Criticism is mounting over the industry culture of enforcing excessive work hours, following the death of a 30-something banker who was working over 100 hours per week in the U.S.
According to Reuters on the 15th (local time), it was revealed that Leo Lukenas III, an employee of the investment banking team at Bank of America (BoA), was preparing to change jobs due to overwork before he died of acute coronary artery thrombus earlier this month.
Lukenas, who joined in July 2013, was reportedly working over 100 hours per week for several consecutive weeks on a merger deal worth $2 billion. He lived with his wife and two children, had served in the U.S. Army, and was known to have no special health problems.
He was recently reportedly preparing to move to a boutique investment bank in New York, complaining of an overwhelming workload.
Douglas Walter of the headhunting firm Grayfox said, “Lukenas had been looking to leave BoA since mid-March due to excessive workload.”
He was looking for a place where he could maintain a balance between work and life, even if the pay was less. Walter said, “He complained about not having enough time with his family and even offered to trade 10% of his salary for more sleep.” He added, “He even asked if it was normal to work 110 hours a week.”
Lukenas was hired as a full-time employee at BoA in July of last year and was in charge of a merger worth $2 billion that was completed earlier this month.

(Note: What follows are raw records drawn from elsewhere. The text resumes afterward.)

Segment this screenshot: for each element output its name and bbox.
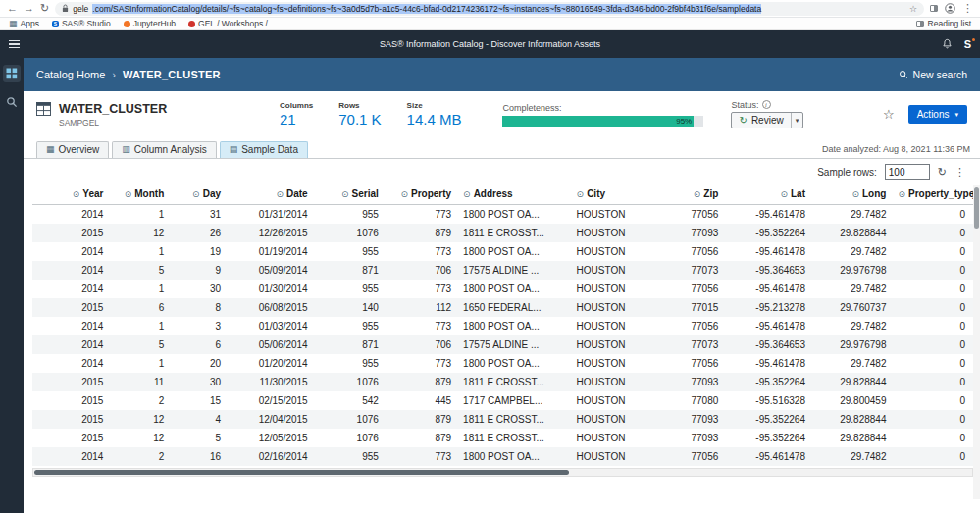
column-header-date[interactable]: ⊙Date	[229, 184, 316, 205]
column-header-label: Serial	[352, 188, 379, 199]
table-cell: 2015	[32, 410, 111, 429]
new-search-button[interactable]: New search	[899, 69, 967, 80]
info-icon[interactable]: i	[762, 100, 771, 109]
column-header-year[interactable]: ⊙Year	[32, 184, 111, 205]
table-row[interactable]: 201512412/04/201510768791811 E CROSST...…	[32, 410, 973, 429]
table-row[interactable]: 2015113011/30/201510768791811 E CROSST..…	[32, 373, 973, 391]
bookmark-apps[interactable]: ▦ Apps	[9, 19, 39, 28]
table-cell: 02/15/2015	[229, 391, 316, 410]
breadcrumb-home-link[interactable]: Catalog Home	[36, 69, 105, 80]
tab-column-analysis[interactable]: ▥ Column Analysis	[112, 141, 216, 158]
table-cell: -95.352264	[726, 410, 813, 429]
bookmark-label: GEL / Workshops /...	[198, 19, 275, 28]
table-cell: 5	[111, 261, 172, 280]
bookmark-sas-studio[interactable]: S SAS® Studio	[52, 19, 111, 28]
column-header-property_type[interactable]: ⊙Property_type	[894, 184, 973, 205]
column-header-label: Long	[862, 188, 886, 199]
column-type-icon: ⊙	[851, 189, 859, 199]
table-cell: HOUSTON	[573, 205, 664, 225]
table-row[interactable]: 201512512/05/201510768791811 E CROSST...…	[32, 429, 973, 447]
horizontal-scrollbar[interactable]	[32, 468, 973, 477]
metric-label: Columns	[280, 101, 313, 110]
bookmark-label: Apps	[21, 19, 39, 28]
table-row[interactable]: 2015122612/26/201510768791811 E CROSST..…	[32, 224, 973, 242]
table-cell: 01/20/2014	[229, 354, 316, 373]
table-cell: 955	[316, 317, 387, 335]
table-cell: 11/30/2015	[229, 373, 316, 391]
catalog-rail-icon[interactable]	[3, 65, 21, 82]
table-row[interactable]: 201421602/16/20149557731800 POST OA...HO…	[32, 447, 973, 466]
table-cell: 2014	[32, 280, 111, 298]
favorite-star-icon[interactable]: ☆	[883, 108, 895, 121]
table-cell: 955	[316, 205, 387, 225]
column-header-address[interactable]: ⊙Address	[459, 184, 572, 205]
status-caret-icon[interactable]: ▾	[791, 113, 803, 128]
reload-icon[interactable]: ↻	[40, 3, 49, 14]
back-icon[interactable]: ←	[7, 3, 18, 14]
column-header-city[interactable]: ⊙City	[573, 184, 664, 205]
side-panel-icon[interactable]	[930, 5, 938, 12]
table-cell: 1	[111, 354, 172, 373]
column-header-month[interactable]: ⊙Month	[111, 184, 172, 205]
table-cell: 0	[894, 447, 973, 466]
table-cell: 879	[387, 410, 459, 429]
url-bar[interactable]: gele.com/SASInformationCatalog/details/~…	[55, 2, 924, 16]
column-header-zip[interactable]: ⊙Zip	[663, 184, 726, 205]
table-cell: -95.461478	[726, 447, 813, 466]
column-header-property[interactable]: ⊙Property	[387, 184, 459, 205]
table-cell: 6	[111, 298, 172, 317]
column-header-day[interactable]: ⊙Day	[172, 184, 229, 205]
sample-rows-input[interactable]	[885, 164, 930, 180]
main: Catalog Home › WATER_CLUSTER New search	[0, 58, 980, 513]
bookmark-star-icon[interactable]: ☆	[909, 4, 917, 14]
vertical-scrollbar[interactable]	[973, 185, 980, 499]
table-row[interactable]: 20156806/08/20151401121650 FEDERAL...HOU…	[32, 298, 973, 317]
metric-label: Size	[407, 101, 462, 110]
table-cell: HOUSTON	[573, 317, 664, 335]
table-row[interactable]: 201412001/20/20149557731800 POST OA...HO…	[32, 354, 973, 373]
profile-icon[interactable]	[945, 3, 955, 14]
table-row[interactable]: 201521502/15/20155424451717 CAMPBEL...HO…	[32, 391, 973, 410]
column-header-label: Property	[411, 188, 451, 199]
left-rail	[0, 58, 24, 513]
horizontal-scrollbar-thumb[interactable]	[34, 470, 569, 475]
column-header-long[interactable]: ⊙Long	[813, 184, 894, 205]
status-dropdown[interactable]: ↻ Review ▾	[731, 112, 803, 128]
table-cell: 77093	[663, 224, 726, 242]
table-cell: 2015	[32, 391, 111, 410]
vertical-scrollbar-thumb[interactable]	[974, 187, 979, 229]
search-rail-icon[interactable]	[3, 93, 21, 111]
table-cell: 879	[387, 224, 459, 242]
bookmark-jupyterhub[interactable]: JupyterHub	[124, 19, 176, 28]
table-cell: 77056	[663, 317, 726, 335]
table-cell: -95.352264	[726, 373, 813, 391]
column-header-lat[interactable]: ⊙Lat	[726, 184, 813, 205]
bookmark-gel-workshops[interactable]: GEL / Workshops /...	[188, 19, 275, 28]
table-cell: 955	[316, 447, 387, 466]
completeness-fill: 95%	[502, 116, 694, 127]
refresh-icon[interactable]: ↻	[938, 167, 947, 178]
forward-icon[interactable]: →	[24, 3, 34, 14]
table-row[interactable]: 20145605/06/201487170617575 ALDINE ...HO…	[32, 335, 973, 354]
content-column: Catalog Home › WATER_CLUSTER New search	[24, 58, 980, 513]
column-header-label: Zip	[703, 188, 718, 199]
new-search-label: New search	[913, 69, 967, 80]
reading-list-button[interactable]: Reading list	[916, 19, 971, 28]
bell-icon[interactable]	[942, 38, 953, 50]
table-row[interactable]: 201413101/31/20149557731800 POST OA...HO…	[32, 205, 973, 225]
column-header-label: City	[587, 188, 605, 199]
actions-button[interactable]: Actions ▾	[908, 105, 967, 124]
table-cell: 2015	[32, 224, 111, 242]
table-cell: 77093	[663, 410, 726, 429]
tab-overview[interactable]: ▦ Overview	[36, 141, 109, 158]
table-row[interactable]: 20145905/09/201487170617575 ALDINE ...HO…	[32, 261, 973, 280]
table-row[interactable]: 201413001/30/20149557731800 POST OA...HO…	[32, 280, 973, 298]
tab-sample-data[interactable]: ▤ Sample Data	[220, 141, 308, 158]
browser-menu-kebab-icon[interactable]: ⋮	[962, 3, 973, 14]
column-header-serial[interactable]: ⊙Serial	[316, 184, 387, 205]
table-row[interactable]: 201411901/19/20149557731800 POST OA...HO…	[32, 242, 973, 261]
table-options-kebab-icon[interactable]: ⋮	[954, 167, 965, 178]
table-cell: -95.461478	[726, 280, 813, 298]
table-row[interactable]: 20141301/03/20149557731800 POST OA...HOU…	[32, 317, 973, 335]
profile-avatar[interactable]: S	[964, 39, 971, 50]
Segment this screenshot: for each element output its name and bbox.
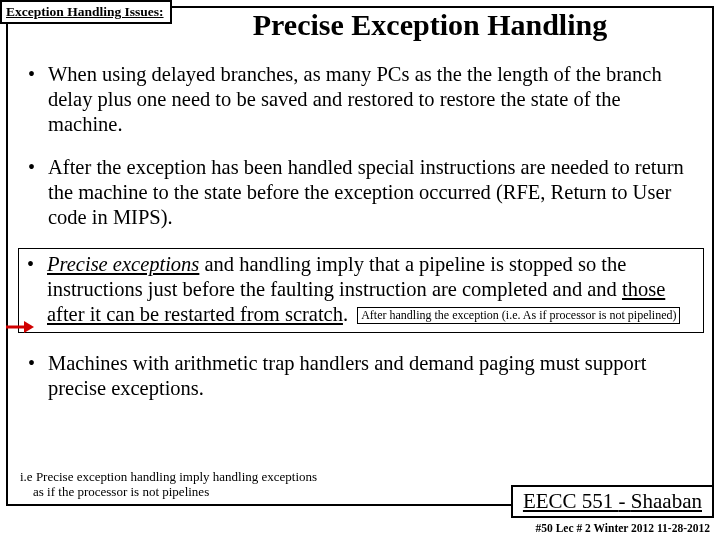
topic-tag: Exception Handling Issues:	[0, 0, 172, 24]
bullet3-tail: .	[343, 303, 348, 325]
footnote-line1: i.e Precise exception handling imply han…	[20, 469, 317, 484]
footnote: i.e Precise exception handling imply han…	[20, 470, 360, 500]
bullet-dot: •	[23, 252, 47, 276]
footer-author: Shaaban	[631, 489, 702, 513]
bullet-dot: •	[24, 62, 48, 86]
bullet-text: After the exception has been handled spe…	[48, 155, 700, 230]
bullet-text: When using delayed branches, as many PCs…	[48, 62, 700, 137]
inline-note-box: After handling the exception (i.e. As if…	[357, 307, 680, 324]
bullet-1: • When using delayed branches, as many P…	[24, 62, 700, 137]
bullet-3-boxed: • Precise exceptions and handling imply …	[18, 248, 704, 333]
footer-course: EECC 551	[523, 489, 619, 513]
svg-marker-1	[24, 321, 34, 333]
footnote-line2: as if the processor is not pipelines	[33, 484, 209, 499]
bullet-2: • After the exception has been handled s…	[24, 155, 700, 230]
bullet-text: Precise exceptions and handling imply th…	[47, 252, 699, 327]
arrow-icon	[6, 320, 34, 334]
bullet-dot: •	[24, 155, 48, 179]
content-area: • When using delayed branches, as many P…	[24, 62, 700, 419]
footer-dash: -	[619, 489, 631, 513]
footer-meta: #50 Lec # 2 Winter 2012 11-28-2012	[536, 522, 710, 534]
bullet-text: Machines with arithmetic trap handlers a…	[48, 351, 700, 401]
precise-exceptions-term: Precise exceptions	[47, 253, 199, 275]
bullet-dot: •	[24, 351, 48, 375]
footer-course-box: EECC 551 - Shaaban	[511, 485, 714, 518]
bullet-4: • Machines with arithmetic trap handlers…	[24, 351, 700, 401]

Following the news of Lucenas’s death, there was a fierce backlash online. Among Wall Street employees in particular, criticism was raised that the workplace culture of enforcing long hours of labor is still rampant. Gray Hou, co-CEO of BoA, deactivated his social media account as criticism messages from those presumed to be bank employees kept coming.
A BoA spokesperson said the bank “deeply mourns the loss of a colleague,” and that it had no plans to investigate complaints that some bankers were being forced to work 100-hour weeks.